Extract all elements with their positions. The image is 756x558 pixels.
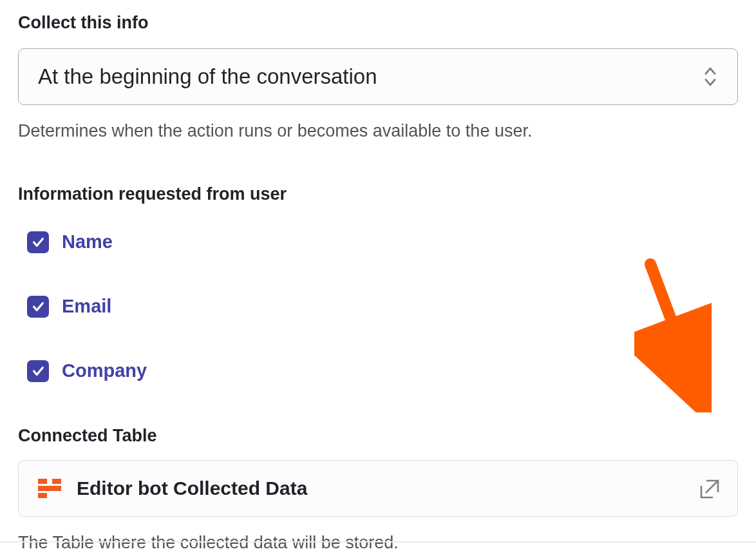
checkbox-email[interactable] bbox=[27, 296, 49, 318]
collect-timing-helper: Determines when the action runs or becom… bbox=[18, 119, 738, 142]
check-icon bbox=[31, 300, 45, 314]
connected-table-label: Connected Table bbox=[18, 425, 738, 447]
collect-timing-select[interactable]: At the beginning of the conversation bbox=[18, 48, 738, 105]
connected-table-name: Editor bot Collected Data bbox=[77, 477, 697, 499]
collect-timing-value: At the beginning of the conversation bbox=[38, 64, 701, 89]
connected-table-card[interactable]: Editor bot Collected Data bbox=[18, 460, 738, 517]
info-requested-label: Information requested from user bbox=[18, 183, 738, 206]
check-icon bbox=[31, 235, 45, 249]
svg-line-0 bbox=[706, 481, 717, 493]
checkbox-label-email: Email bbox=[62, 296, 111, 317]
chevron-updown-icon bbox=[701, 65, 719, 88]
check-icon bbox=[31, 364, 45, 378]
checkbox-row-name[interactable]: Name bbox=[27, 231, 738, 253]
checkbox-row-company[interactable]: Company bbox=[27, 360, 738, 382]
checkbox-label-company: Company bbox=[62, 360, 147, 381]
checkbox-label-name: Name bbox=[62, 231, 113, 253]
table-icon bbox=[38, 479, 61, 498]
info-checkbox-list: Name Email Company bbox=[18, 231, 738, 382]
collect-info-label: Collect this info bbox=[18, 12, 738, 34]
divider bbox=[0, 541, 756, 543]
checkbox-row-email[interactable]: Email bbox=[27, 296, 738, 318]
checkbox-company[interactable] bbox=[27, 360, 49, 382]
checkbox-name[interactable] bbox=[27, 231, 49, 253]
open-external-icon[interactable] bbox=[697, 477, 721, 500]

- Exercise prompt
Each line in the listing above that includes the word "Data" needs to be copied out.

- Response to the exercise
connected-table-name: Editor bot Collected Data bbox=[77, 477, 697, 499]
connected-table-card[interactable]: Editor bot Collected Data bbox=[18, 460, 738, 517]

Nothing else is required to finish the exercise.